> Instructions for the task
Find the line containing "f-ab3c-d48c02661b27/wcf-in-subdomainsubdirectory" in the entries below. Restate it and each line after it, word for word, up to and including the line containing "de véritables projets de construction. Cette".

***** Given records

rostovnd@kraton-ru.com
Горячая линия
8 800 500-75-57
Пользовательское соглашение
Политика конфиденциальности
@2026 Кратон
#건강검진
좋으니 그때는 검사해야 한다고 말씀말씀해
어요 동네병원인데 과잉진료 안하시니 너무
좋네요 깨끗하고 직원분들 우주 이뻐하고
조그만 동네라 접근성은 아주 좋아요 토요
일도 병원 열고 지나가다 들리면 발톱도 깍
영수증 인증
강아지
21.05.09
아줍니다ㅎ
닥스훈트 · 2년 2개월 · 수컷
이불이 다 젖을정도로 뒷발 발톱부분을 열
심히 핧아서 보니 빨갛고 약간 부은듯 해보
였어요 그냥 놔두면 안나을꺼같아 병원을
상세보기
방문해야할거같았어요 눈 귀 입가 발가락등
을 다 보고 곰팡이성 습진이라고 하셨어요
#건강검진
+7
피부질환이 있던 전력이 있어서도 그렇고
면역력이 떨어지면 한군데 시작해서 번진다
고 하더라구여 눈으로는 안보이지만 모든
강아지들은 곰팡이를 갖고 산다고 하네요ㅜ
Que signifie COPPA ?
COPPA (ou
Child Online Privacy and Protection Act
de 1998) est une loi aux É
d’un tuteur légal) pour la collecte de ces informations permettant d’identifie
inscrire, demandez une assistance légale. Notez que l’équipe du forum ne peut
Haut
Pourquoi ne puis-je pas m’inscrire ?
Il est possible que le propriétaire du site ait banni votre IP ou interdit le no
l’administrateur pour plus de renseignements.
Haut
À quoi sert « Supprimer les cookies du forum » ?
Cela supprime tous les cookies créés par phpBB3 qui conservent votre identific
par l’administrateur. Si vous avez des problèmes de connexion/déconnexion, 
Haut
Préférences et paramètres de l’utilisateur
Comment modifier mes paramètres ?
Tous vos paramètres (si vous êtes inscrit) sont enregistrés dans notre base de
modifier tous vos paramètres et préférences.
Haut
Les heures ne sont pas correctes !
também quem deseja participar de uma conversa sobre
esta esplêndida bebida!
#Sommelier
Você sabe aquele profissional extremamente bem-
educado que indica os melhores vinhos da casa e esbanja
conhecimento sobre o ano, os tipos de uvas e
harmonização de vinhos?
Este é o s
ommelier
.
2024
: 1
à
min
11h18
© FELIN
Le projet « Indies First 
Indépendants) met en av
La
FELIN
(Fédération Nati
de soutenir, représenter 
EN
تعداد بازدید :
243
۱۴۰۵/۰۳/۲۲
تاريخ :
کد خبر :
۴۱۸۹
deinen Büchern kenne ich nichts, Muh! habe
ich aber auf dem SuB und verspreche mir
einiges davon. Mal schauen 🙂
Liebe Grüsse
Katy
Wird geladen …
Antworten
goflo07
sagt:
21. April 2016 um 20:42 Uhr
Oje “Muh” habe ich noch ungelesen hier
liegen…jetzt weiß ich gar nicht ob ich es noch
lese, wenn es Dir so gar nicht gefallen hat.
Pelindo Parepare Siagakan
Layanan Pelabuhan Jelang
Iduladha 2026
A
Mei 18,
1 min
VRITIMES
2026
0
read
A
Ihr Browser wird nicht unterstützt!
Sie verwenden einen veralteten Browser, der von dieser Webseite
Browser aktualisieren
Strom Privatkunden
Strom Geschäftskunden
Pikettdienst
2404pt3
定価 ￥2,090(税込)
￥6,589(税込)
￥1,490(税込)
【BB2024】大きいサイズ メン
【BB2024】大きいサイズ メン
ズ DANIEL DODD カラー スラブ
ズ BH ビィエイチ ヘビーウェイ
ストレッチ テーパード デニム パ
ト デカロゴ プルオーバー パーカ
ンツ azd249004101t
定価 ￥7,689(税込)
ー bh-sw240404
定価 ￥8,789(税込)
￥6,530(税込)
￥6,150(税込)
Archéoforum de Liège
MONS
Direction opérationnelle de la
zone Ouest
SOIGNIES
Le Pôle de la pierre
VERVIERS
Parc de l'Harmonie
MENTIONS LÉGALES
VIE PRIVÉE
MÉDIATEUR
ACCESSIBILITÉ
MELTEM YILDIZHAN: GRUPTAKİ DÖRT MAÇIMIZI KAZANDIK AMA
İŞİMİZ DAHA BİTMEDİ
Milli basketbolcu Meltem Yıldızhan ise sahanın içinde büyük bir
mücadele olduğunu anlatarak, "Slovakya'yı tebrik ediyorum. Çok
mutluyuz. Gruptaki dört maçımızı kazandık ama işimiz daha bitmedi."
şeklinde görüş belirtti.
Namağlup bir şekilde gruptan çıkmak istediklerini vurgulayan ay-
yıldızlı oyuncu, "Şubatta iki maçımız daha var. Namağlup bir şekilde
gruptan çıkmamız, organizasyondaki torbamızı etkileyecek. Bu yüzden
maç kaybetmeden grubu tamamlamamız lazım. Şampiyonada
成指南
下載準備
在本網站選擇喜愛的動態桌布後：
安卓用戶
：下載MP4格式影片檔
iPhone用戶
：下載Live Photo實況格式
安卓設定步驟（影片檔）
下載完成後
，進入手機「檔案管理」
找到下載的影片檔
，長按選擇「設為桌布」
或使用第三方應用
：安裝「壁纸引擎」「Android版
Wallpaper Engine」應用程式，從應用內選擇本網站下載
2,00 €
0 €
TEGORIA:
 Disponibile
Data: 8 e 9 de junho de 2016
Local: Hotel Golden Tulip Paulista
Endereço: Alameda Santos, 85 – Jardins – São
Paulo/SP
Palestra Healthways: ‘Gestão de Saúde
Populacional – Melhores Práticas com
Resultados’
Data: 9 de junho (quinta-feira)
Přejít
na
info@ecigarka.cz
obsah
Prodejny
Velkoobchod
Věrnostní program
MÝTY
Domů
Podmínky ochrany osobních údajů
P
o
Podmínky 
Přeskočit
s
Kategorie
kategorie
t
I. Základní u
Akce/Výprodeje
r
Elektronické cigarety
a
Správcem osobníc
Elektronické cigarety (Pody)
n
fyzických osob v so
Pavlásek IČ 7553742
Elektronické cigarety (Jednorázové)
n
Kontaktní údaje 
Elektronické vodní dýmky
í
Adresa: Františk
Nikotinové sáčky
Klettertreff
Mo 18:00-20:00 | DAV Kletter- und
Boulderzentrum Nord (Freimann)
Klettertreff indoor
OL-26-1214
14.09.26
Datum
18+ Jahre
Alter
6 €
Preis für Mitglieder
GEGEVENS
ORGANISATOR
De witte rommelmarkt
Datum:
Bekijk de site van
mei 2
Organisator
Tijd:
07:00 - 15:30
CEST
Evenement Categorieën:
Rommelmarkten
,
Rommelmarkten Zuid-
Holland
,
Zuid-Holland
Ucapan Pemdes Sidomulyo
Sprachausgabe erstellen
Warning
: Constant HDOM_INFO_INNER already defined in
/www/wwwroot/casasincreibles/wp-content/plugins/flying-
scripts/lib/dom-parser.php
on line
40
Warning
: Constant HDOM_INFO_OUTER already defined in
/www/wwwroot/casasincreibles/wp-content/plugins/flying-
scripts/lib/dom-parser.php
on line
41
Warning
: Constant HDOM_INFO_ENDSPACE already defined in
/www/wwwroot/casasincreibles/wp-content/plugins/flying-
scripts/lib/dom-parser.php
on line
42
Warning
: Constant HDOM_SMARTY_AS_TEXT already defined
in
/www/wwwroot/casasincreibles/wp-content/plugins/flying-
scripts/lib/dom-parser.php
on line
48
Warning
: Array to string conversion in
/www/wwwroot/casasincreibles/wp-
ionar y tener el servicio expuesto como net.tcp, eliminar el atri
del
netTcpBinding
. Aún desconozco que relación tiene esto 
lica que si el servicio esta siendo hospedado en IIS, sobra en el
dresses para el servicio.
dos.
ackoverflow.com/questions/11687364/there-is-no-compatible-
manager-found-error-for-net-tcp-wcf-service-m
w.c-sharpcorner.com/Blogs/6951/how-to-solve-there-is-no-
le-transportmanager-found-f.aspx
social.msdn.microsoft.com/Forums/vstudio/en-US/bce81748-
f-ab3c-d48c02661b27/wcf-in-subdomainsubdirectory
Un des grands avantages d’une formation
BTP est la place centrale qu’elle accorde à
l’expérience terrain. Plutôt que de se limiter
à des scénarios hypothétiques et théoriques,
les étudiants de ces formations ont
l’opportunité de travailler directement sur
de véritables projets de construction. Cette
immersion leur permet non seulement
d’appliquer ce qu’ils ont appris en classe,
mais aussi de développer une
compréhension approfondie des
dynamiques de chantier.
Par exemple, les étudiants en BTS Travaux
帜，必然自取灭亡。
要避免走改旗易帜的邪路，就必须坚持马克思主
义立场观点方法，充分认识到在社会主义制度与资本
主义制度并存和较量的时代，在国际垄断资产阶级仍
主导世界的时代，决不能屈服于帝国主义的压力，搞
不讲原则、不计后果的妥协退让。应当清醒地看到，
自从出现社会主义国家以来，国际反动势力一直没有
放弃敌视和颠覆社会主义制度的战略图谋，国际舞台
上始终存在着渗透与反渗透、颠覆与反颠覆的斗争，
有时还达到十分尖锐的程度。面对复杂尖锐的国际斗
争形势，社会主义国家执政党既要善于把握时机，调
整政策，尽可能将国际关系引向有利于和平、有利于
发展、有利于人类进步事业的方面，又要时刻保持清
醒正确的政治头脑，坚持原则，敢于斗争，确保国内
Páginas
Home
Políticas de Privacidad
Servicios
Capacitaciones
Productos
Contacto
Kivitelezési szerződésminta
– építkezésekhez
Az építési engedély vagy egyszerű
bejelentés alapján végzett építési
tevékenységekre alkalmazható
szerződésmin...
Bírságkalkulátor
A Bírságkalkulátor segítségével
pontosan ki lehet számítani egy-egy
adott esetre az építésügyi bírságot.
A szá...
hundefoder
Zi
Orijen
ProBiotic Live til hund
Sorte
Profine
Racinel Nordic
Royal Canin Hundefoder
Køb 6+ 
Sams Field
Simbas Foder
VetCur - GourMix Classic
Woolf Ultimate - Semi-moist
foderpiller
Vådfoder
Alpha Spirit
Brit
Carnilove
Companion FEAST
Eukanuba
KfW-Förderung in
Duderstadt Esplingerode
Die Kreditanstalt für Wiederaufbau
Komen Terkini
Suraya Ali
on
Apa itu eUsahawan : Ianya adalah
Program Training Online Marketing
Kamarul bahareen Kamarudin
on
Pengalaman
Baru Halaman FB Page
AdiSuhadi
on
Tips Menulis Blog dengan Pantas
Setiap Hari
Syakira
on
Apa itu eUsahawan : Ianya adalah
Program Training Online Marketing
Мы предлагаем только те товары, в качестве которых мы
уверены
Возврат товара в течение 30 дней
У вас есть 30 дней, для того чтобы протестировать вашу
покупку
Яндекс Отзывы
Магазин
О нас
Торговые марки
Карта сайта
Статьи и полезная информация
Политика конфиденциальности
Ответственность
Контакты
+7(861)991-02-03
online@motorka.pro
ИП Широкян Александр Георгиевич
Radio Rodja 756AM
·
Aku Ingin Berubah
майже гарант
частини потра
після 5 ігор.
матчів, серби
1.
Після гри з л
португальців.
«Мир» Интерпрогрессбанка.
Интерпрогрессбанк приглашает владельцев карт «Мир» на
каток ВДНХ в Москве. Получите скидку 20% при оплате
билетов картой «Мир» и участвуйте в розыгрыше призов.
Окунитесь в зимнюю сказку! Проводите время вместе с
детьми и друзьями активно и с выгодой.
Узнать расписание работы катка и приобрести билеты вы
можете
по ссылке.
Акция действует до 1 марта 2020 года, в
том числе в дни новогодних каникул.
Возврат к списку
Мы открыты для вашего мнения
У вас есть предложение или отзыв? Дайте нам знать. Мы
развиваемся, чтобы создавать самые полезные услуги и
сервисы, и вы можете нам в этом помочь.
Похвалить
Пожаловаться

**********

> Answer box
f-ab3c-d48c02661b27/wcf-in-subdomainsubdirectory
Un des grands avantages d’une formation
BTP est la place centrale qu’elle accorde à
l’expérience terrain. Plutôt que de se limiter
à des scénarios hypothétiques et théoriques,
les étudiants de ces formations ont
l’opportunité de travailler directement sur
de véritables projets de construction. Cette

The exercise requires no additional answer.